This configuration option will have no effect in v1.3. Only use if required.
A boolean value to explicitly disable any REST API calls. This extension has the
ability to publish using either Confluence’s REST or XML-RPC API calls. When
publishing, this extension will first attempt to publish using REST and fallback
to using XML-RPC. If the target Confluence instance cannot use REST for
publishing, it is recommended to set the option to True
to always use
XML-RPC instead. By default, this option is set to False
.
confluence_disable_rest = False
confluence_disable_ssl_validation¶
Warning
It is not recommended to use this option.
A boolean value to explicitly disable verification of server SSL certificates
when making a publish request. By default, this option is set to False
.
confluence_disable_ssl_validation = False
confluence_disable_xmlrpc¶
Deprecated since version 1.2: XML-RPC API has been deprecated by Atlassian as well as in this extension. XML-RPC API support will be removed from this extension in v1.3.
A boolean value to explicitly disable any XML-RPC API calls. This extension has
the ability to publish using either Confluence’s REST or XML-RPC API calls. When
publishing, this extension will first attempt to publish using REST and fallback
to using XML-RPC. If the target Confluence instance supports REST or has XML-RPC
explicitly disabled, it is recommended to set this option to True
. By
default, this option is set to False
.
confluence_disable_xmlrpc = False
confluence_parent_page_id_check¶
The page identifier check for confluence_parent_page
. By providing an
identifier of the parent page, both the parent page’s name and identifier must
match before this extension will publish any content to a Confluence instance.
This serves as a sanity-check configuration for the cautious.
confluence_parent_page_id_check = 1
confluence_proxy¶
Deprecated since version 1.2: This proxy configuration only applies to XML-RPC API which has been deprecated by Atlassian as well as in this extension. Setting this option in v1.3 of this extension will have no effect.
Provide the proxy needed to be used to interact with the Confluence instance over the network. At this time, the proxy configuration only applies to XML-RPC calls (REST calls use the Requests library which will use system-defined proxy configuration).
confluence_proxy = 'myawesomeproxy:8080'
confluence_publish_subset¶
Note
If confluence_publish_subset
is configured, this option disables
confluence_purge
.
Provides the ability for a publisher to explicitly list a subset of documents to
be published to a Confluence instance. When a user invokes sphinx-build, a user
has the ability to process all documents (by default) or specifying individual
filenames which use the provide files and detected dependencies. If the
Sphinx-detected set of documents to process contain undesired documents to
publish, confluence_publish_subset
can be used to override this. Defined
document names should be a relative file path without the file extension. For
example:
confluence_publish_subset = ['index', 'foo/bar']
A user can force a publishing subset through the command line:
sphinx-build [options] -D confluence_publish_subset=index,foo/bar \
<srcdir> <outdir> index.rst foo/bar.rst
By default, this option is ignored with a value of []
. See also
manage publishing a document subset.
confluence_server_auth¶
An authentication handler which can be directly provided to a REST API request.
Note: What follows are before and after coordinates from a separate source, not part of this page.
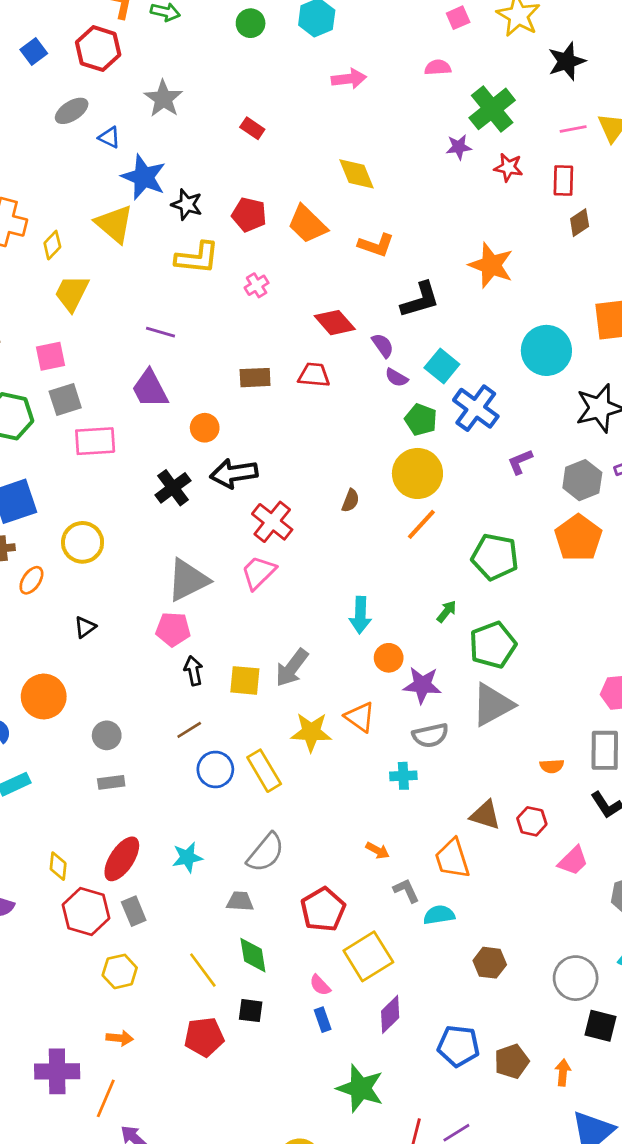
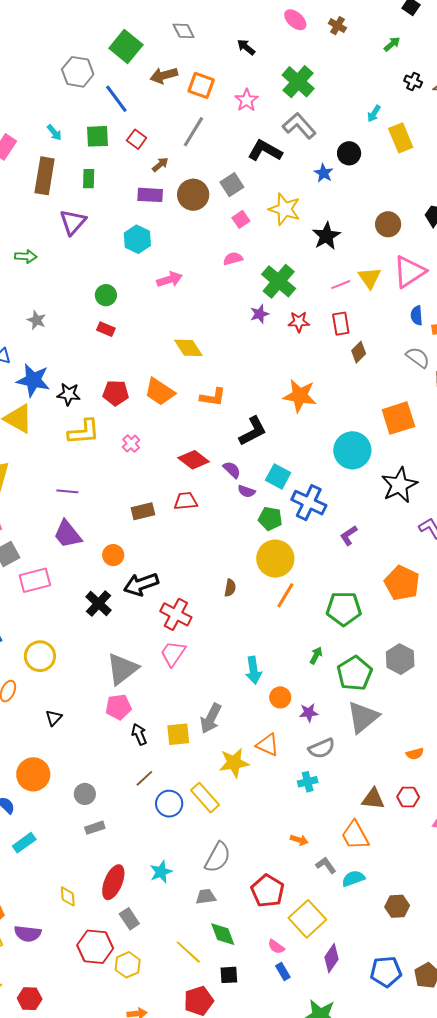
green circle: (251, 23) -> (106, 295), moved
gray star: (163, 99) -> (37, 320), size x0.7
gray hexagon: (582, 480) -> (400, 659), moved
purple star: (422, 685) -> (309, 713), size x0.7
red hexagon: (86, 912) -> (95, 947), moved

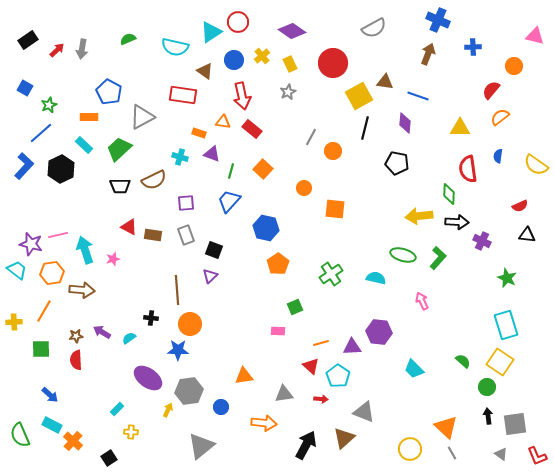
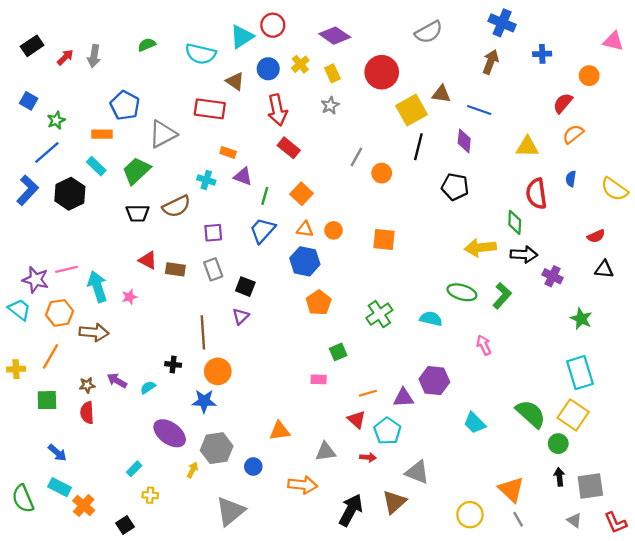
orange triangle: (223, 122) -> (305, 229), moved
orange circle: (304, 188) -> (334, 230), moved
green semicircle: (463, 361) -> (531, 414), size x1.8

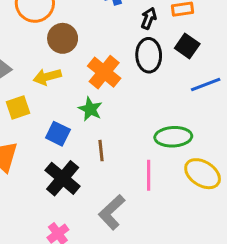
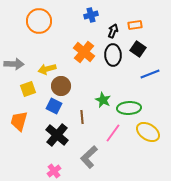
brown circle: (63, 38) -> (61, 86), moved
orange cross: (104, 72) -> (84, 52), moved
green star: (90, 109) -> (103, 100), moved
pink line: (149, 175) -> (113, 133), turned 36

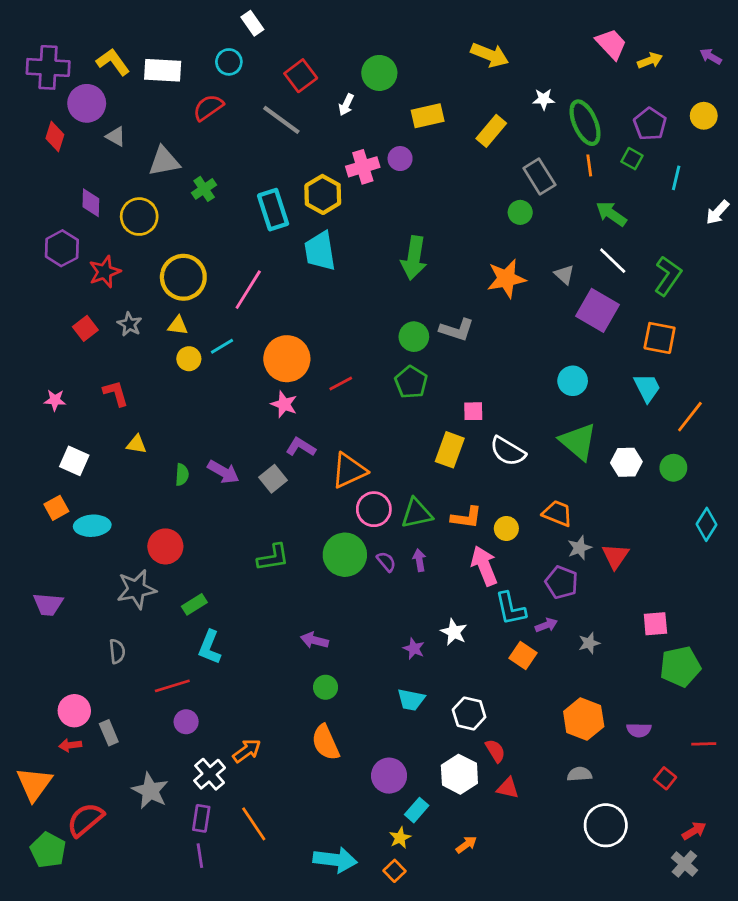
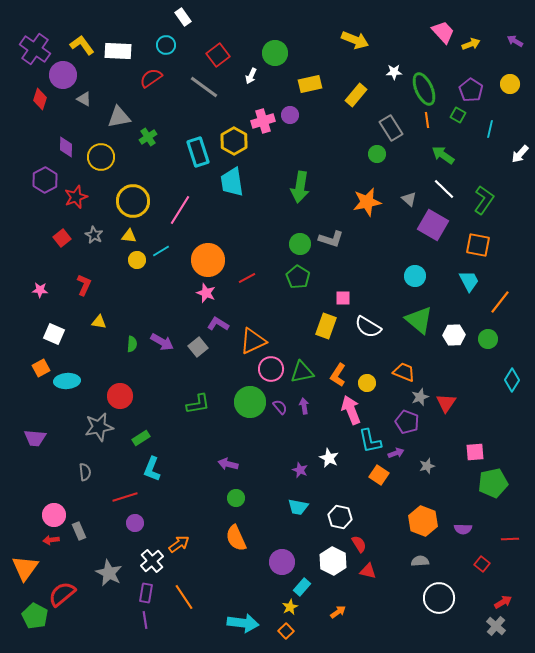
purple cross: (48, 67) -> (35, 49), turned 32
red L-shape: (116, 393) -> (84, 285), turned 40
orange L-shape: (466, 517) -> (338, 375), turned 115

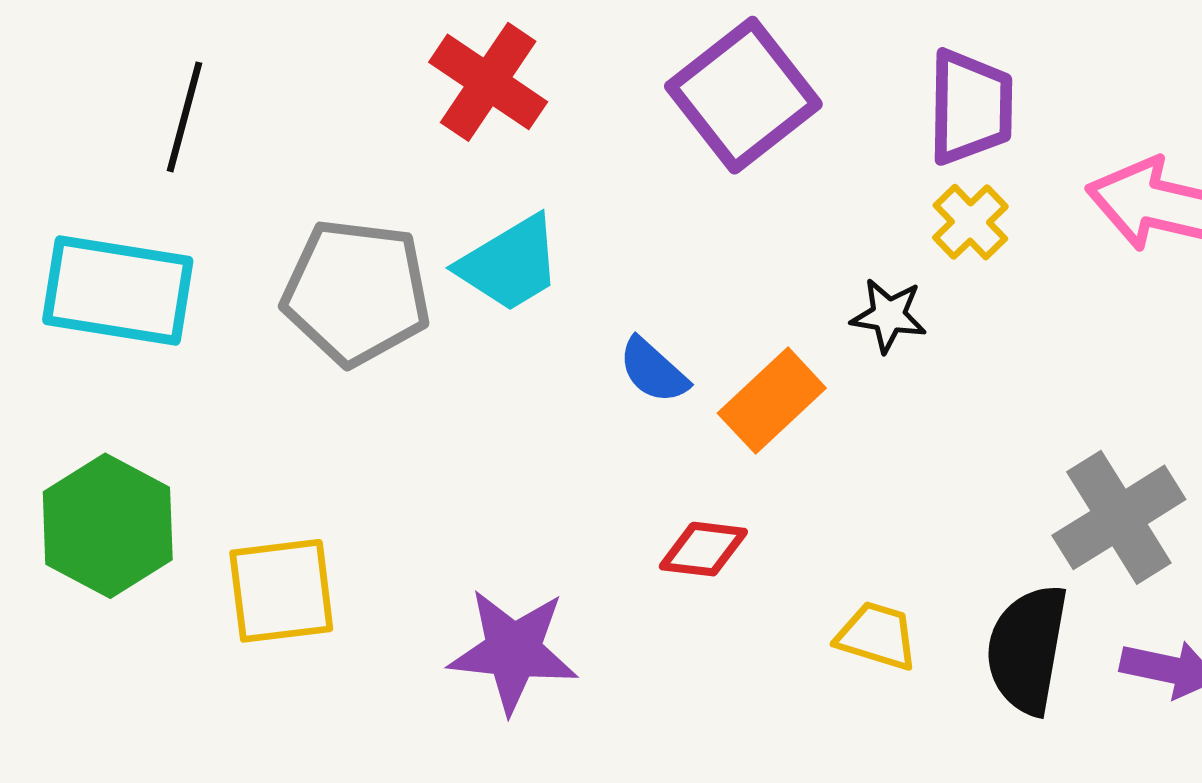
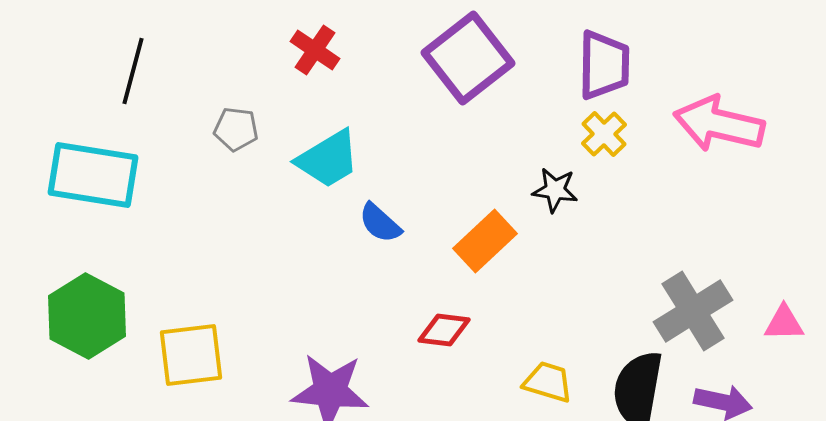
red cross: (488, 82) -> (315, 50), size x0.7
gray pentagon: (356, 292) -> (236, 129), moved, size x0.5
blue semicircle: (653, 371) -> (380, 223), moved

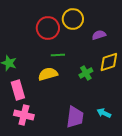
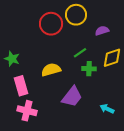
green line: (58, 55) -> (80, 53), moved, turned -32
green cross: (86, 73) -> (89, 69), turned 32
purple trapezoid: (75, 117) -> (72, 97), moved, turned 30

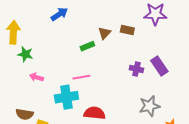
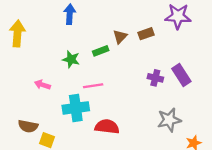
blue arrow: (59, 14) -> (70, 14), turned -54
brown rectangle: (127, 30) -> (146, 34), turned -32
green star: (25, 54) -> (71, 59), moved

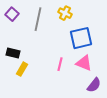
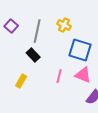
blue square: (81, 38) -> (80, 50), turned 30
black rectangle: (13, 53) -> (33, 55), moved, turned 32

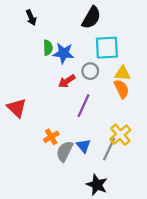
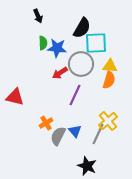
black arrow: (31, 18) -> (38, 16), moved
black semicircle: (91, 18) -> (82, 28), moved
gray circle: (90, 71) -> (81, 64), size x1.6
orange semicircle: (121, 89) -> (109, 80), turned 42
red triangle: (17, 108) -> (15, 97), turned -30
REST calls in this extension use the Requests library, which provide various
methods for a client to perform authentication. While this extension already
provided simple authentication support (via confluence_server_user
and
confluence_server_pass
), a publisher may need to configure an advanced
authentication handler to support a target Confluence instance.
Note that this extension does not define custom authentication handlers. This configuration is a passthrough option only. For more details on various ways to use authentication handlers, please consult Requests – Authentication. By default, no custom authentication handler is provided to generated REST API requests (if any).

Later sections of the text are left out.